Over the past several years, people of Asian, African, Caribbean, and Hispanic descent have begun to fill the pews of the parish I serve; different cultures are forming one community, which is a beautiful thing to behold.
Sometimes, however, when different cultures meet, there is friction, fear, racism, and resentment. Instead of one community being formed, what results is an "us and them" type situation. One hears comments like: "They’re taking over our parish!" Thankfully, a better way for Catholics of different cultures to meet is suggested by the saint we celebrate today: St. Francis Xavier.
St. Francis Xavier was one of the first Jesuits nearly 500 years ago, and a missionary in Asia. Before journeying to Japan, he met a samurai who explained that the Japanese wouldn’t embrace Christianity overnight.
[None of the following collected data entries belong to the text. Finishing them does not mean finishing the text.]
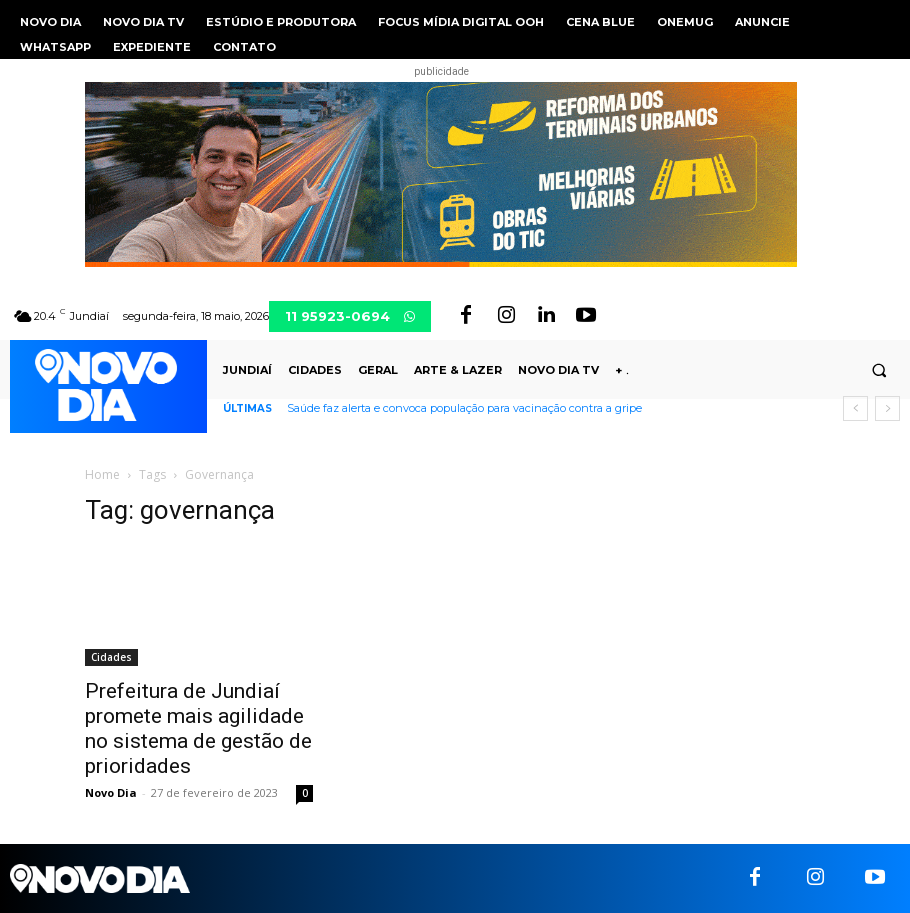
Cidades (111, 657)
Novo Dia (111, 792)
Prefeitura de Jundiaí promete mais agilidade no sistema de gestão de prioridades (198, 728)
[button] (879, 371)
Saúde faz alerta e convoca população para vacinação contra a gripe (464, 408)
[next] (887, 408)
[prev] (855, 408)
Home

Instead, they would wait to see if Francis practiced what he preached. He would need to be patient and respect the culture. St. Francis took this advice to heart. He attempted to learn Japanese, studied Japanese philosophy, and observed local customs, such as wearing a silken robe. His approach was richly blessed.
Whenever we encounter Catholics of different cultures, we would do well to follow the example of St. Francis Xavier. We can respect their languages and cultural norms; we can encourage their religious traditions and devotions; we can welcome them instead of dismissing them; we can be patient with them and with ourselves; and we can love them as the brothers and sisters that they are.